Here is one algebraic proof, since $\mathbb{Z}/p\mathbb{Z}$ is cyclic, $a = g^k$

$ a^{\frac{p-1}{2}} = (g^{ \frac{p-1}{2}})^k = (-1)^k $

which is $\pm 1$ as to either $k$ is even or odd... Then one still has to prove this group is cyclic.

Is there a combinatorial proof if this identity?

---

I started thinking about this question reading about proofs of quadratic reciprocity.

Answer 1

A combinatorial-ish proof can be given using Zolotarev's lemma:

$(a/p)$ is the sign of the permutation of $(\mathbf Z/p\mathbf Z)^\times$ induced by multiplication by $a$.
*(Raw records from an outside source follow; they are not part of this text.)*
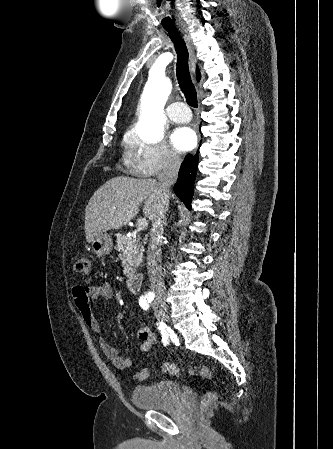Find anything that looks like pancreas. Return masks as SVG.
<instances>
[{
  "mask_svg": "<svg viewBox=\"0 0 333 449\" xmlns=\"http://www.w3.org/2000/svg\"><path fill=\"white\" fill-rule=\"evenodd\" d=\"M116 250L122 254V267L125 276H131L136 268L141 264L143 250L136 238H128L125 235L118 234Z\"/></svg>",
  "mask_w": 333,
  "mask_h": 449,
  "instance_id": "cf45deb5",
  "label": "pancreas"
}]
</instances>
There is a completely combinatorial proof on Wikipedia, not relying on the existence of a primitive root.

Now, on the other hand, let us write

$$\Delta = \prod_{1 \leq i < j <p} (i-j) \in (\mathbf Z/p\mathbf Z)^\times.$$

By definition of the sign of a permutation, and by Zolotarev's lemma, we have

$$(a/p)\Delta = \prod_{1 \leq i < j <p} (ai-aj) = a^{p(p-1)/2}\Delta = a^{p-1/2}\Delta$$

because there are $p(p-1)/2$ terms in the product, and because $a^p=a$. Therefore,

$$(a/p) = a^{(p-1)/2}.$$

Answer 2

Let $p$ be an odd prime. We give a pairing argument for the result.

Let $1\le x\le p-1$ and $1\le y\le p-1$. Call $x$ and $y$ friends if $xy\equiv a\pmod{p}$ and $x\ne y$. Note that any $y$ has at most one friend. This is because for any $y$ there is a unique $x$ such that $xy\equiv a\pmod{p}$. So $y$ is friendless precisely if that unique $x$ is congruent to $y$, that is, if $y^2\equiv a\pmod{p}$.
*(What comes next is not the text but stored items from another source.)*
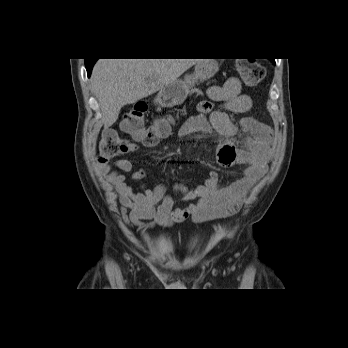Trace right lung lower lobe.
<instances>
[{
	"label": "right lung lower lobe",
	"mask_w": 348,
	"mask_h": 348,
	"mask_svg": "<svg viewBox=\"0 0 348 348\" xmlns=\"http://www.w3.org/2000/svg\"><path fill=\"white\" fill-rule=\"evenodd\" d=\"M95 62H96V59H92V60L85 59V65H86L88 76H90L92 67Z\"/></svg>",
	"instance_id": "98d812e1"
}]
</instances>
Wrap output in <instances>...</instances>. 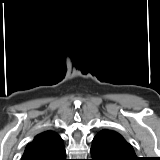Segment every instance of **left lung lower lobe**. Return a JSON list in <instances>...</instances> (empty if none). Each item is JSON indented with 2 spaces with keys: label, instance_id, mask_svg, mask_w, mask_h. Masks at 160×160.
<instances>
[{
  "label": "left lung lower lobe",
  "instance_id": "obj_1",
  "mask_svg": "<svg viewBox=\"0 0 160 160\" xmlns=\"http://www.w3.org/2000/svg\"><path fill=\"white\" fill-rule=\"evenodd\" d=\"M91 155L92 160H130L124 157L107 137L99 133L92 140Z\"/></svg>",
  "mask_w": 160,
  "mask_h": 160
}]
</instances>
Thus if $a$ is a quadratic non-residue of $p$, then every $y$ has a friend, and therefore the numbers from $1$ to $p-1$ can be paired so that any pair has product congruent to $a$. It follows that $(p-1)!\equiv a^{(p-1)/2} \pmod{p}$, and therefore $a^{(p-1)/2}\equiv -1\pmod{p}$ by Wilson's Theorem.
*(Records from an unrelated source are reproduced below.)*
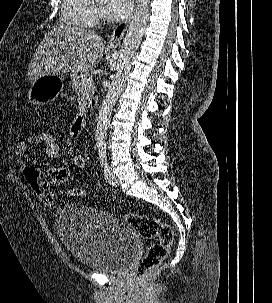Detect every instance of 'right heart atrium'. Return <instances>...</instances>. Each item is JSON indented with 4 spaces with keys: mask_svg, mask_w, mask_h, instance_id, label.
<instances>
[{
    "mask_svg": "<svg viewBox=\"0 0 272 303\" xmlns=\"http://www.w3.org/2000/svg\"><path fill=\"white\" fill-rule=\"evenodd\" d=\"M102 17V13L99 9L94 10V22L98 21Z\"/></svg>",
    "mask_w": 272,
    "mask_h": 303,
    "instance_id": "d8ad5b80",
    "label": "right heart atrium"
}]
</instances>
If $a$ is a quadratic residue of $p$, then the two solutions of $x^2\equiv a\pmod{p}$ are friendless. If one of them is $r$, the other is congruent to $-r$ modulo $p$, so their product is congruent to $-a^2$ modulo $p$. Also, there are $(p-3)/2$ pairs of friends. It follows that $$(p-1)! \equiv a^{(p-3)/2}(-a^2)\equiv -a^{(p-1)/2}\pmod{p}.$$ So again from Wilson's Theorem we have $a^{(p-1)/2}\equiv 1\pmod{p}$.